▶ **Task requirements**:
From the entries below, retype only the lines from the one with "brother got sprayed" through the one with "September 15, 2011 at 6:50 AM", exactly as written.

━━━━━ Supplied entries ━━━━━

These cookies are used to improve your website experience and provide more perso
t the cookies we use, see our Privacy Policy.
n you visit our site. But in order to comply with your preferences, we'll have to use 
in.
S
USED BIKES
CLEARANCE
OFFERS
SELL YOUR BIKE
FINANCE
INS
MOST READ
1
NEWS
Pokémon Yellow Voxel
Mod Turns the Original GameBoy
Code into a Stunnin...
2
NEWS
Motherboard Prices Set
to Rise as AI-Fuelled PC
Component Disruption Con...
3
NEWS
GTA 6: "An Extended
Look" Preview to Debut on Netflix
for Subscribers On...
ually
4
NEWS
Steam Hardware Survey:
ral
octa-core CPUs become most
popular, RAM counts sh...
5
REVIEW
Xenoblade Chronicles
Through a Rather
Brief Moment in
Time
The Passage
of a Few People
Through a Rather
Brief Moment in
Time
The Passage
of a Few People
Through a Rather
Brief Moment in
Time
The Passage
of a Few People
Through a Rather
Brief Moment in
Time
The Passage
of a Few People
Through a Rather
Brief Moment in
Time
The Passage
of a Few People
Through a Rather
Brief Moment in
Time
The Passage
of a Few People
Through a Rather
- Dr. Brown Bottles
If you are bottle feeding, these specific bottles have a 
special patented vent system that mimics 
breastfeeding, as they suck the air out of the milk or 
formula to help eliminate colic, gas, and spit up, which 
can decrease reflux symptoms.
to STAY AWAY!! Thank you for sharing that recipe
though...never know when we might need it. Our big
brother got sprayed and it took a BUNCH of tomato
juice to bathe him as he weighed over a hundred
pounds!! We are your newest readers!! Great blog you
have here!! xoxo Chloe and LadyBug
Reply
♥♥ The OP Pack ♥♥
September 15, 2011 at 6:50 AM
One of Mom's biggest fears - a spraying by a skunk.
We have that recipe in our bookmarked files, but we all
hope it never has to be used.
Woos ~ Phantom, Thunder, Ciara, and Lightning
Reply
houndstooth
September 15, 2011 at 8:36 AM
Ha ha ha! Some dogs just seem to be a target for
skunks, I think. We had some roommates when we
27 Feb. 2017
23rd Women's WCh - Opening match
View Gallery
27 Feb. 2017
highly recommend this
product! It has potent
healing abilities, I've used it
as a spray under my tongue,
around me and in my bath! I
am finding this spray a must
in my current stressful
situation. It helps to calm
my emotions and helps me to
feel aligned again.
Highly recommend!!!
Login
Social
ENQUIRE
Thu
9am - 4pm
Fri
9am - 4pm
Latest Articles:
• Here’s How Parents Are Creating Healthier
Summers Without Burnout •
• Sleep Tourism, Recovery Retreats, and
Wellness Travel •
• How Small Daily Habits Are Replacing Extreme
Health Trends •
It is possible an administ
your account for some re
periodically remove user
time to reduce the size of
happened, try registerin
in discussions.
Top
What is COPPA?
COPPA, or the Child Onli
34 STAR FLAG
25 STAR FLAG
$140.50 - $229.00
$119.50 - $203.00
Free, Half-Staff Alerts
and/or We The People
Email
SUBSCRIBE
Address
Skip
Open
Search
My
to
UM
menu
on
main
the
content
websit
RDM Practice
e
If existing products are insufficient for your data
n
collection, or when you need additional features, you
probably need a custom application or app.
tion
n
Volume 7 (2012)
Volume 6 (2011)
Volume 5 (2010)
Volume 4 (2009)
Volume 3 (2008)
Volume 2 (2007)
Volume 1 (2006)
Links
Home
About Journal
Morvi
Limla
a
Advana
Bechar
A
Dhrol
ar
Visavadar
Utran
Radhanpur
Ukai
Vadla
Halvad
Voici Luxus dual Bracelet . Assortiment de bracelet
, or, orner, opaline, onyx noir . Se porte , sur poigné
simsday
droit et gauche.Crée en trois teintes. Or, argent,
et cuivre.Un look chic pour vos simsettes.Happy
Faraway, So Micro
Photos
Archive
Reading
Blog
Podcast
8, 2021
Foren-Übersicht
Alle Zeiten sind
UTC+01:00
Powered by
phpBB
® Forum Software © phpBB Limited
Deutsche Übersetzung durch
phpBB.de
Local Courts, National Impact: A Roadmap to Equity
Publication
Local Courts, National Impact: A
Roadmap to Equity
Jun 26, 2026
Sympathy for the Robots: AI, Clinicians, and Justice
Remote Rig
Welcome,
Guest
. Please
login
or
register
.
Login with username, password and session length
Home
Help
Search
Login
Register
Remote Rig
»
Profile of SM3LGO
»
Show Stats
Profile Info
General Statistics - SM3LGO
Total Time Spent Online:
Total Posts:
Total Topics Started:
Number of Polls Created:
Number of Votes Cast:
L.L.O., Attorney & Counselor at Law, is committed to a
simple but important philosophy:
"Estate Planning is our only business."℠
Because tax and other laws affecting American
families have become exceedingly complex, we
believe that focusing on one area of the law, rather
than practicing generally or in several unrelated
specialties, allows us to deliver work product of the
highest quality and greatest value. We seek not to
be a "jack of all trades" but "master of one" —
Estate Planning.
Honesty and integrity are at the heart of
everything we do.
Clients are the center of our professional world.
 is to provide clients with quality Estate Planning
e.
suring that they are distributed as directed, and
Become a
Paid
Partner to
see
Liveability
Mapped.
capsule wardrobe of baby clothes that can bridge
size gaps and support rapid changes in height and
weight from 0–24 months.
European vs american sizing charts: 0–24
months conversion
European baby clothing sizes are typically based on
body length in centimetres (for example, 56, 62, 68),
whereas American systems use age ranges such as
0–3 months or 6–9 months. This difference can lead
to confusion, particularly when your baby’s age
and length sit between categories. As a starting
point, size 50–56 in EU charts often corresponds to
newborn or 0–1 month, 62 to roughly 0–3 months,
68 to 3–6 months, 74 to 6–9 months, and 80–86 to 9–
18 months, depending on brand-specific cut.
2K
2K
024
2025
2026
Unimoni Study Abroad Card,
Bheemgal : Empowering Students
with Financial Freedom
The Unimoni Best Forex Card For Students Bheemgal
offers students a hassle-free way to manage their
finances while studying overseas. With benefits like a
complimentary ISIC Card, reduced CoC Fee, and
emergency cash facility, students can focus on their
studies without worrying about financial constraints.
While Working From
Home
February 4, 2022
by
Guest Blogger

━━━━━

▶ **Response**:
brother got sprayed and it took a BUNCH of tomato
juice to bathe him as he weighed over a hundred
pounds!! We are your newest readers!! Great blog you
have here!! xoxo Chloe and LadyBug
Reply
♥♥ The OP Pack ♥♥
September 15, 2011 at 6:50 AM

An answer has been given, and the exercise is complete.